▸ ASSIGNED TASK:
If an entry holds a picture, leave that picture out; copy everything else exactly.

▸ DATA:
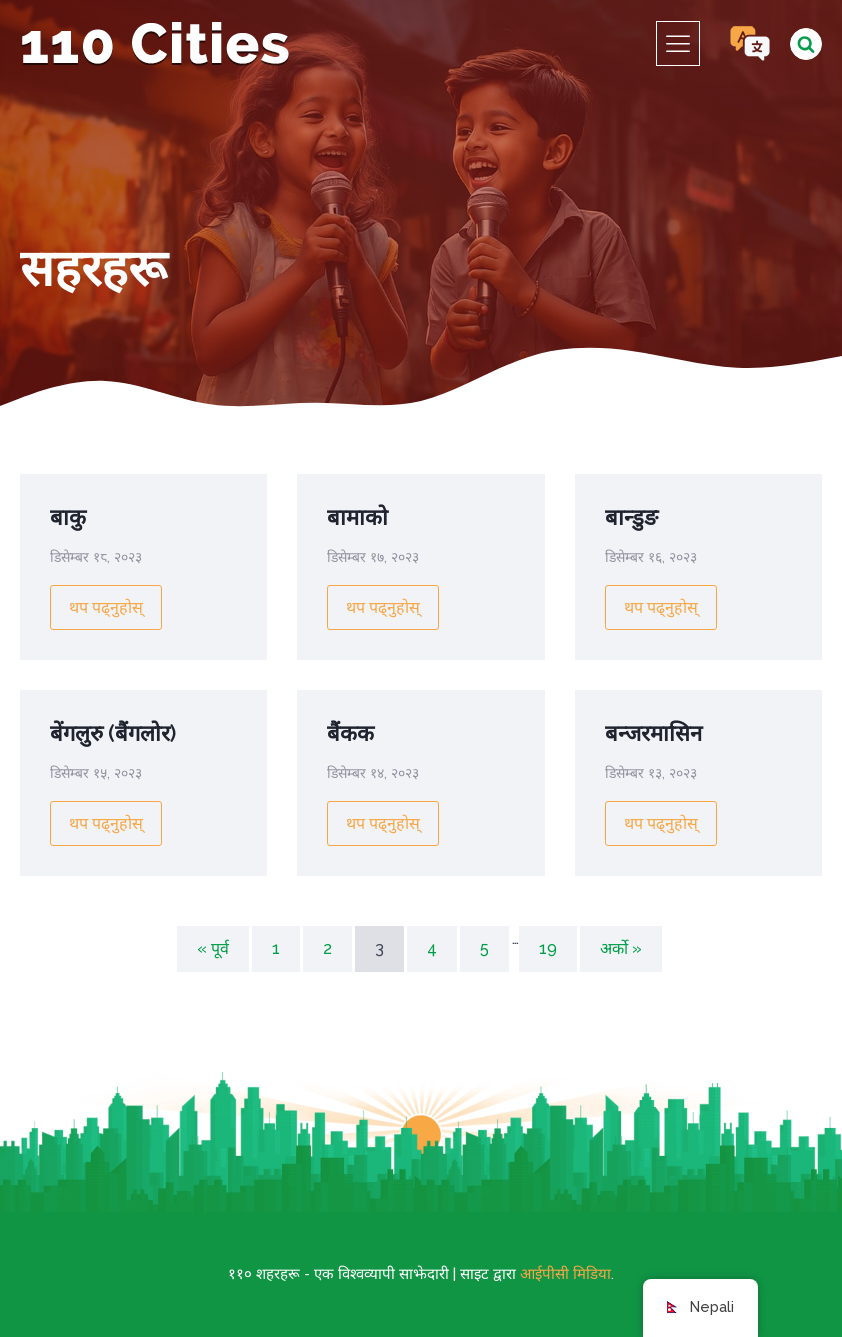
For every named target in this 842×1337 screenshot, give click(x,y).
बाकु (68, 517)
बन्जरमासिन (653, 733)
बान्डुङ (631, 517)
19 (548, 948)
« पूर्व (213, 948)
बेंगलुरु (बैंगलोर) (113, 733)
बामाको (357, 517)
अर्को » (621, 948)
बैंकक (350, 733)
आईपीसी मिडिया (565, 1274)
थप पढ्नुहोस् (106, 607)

▸ RESULT:
For every named target in this 842×1337 screenshot, give click(x,y).
बाकु (68, 517)
बन्जरमासिन (653, 733)
बान्डुङ (631, 517)
19 (548, 948)
« पूर्व (213, 948)
बेंगलुरु (बैंगलोर) (113, 733)
बामाको (357, 517)
अर्को » (621, 948)
बैंकक (350, 733)
आईपीसी मिडिया (565, 1274)
थप पढ्नुहोस् (106, 607)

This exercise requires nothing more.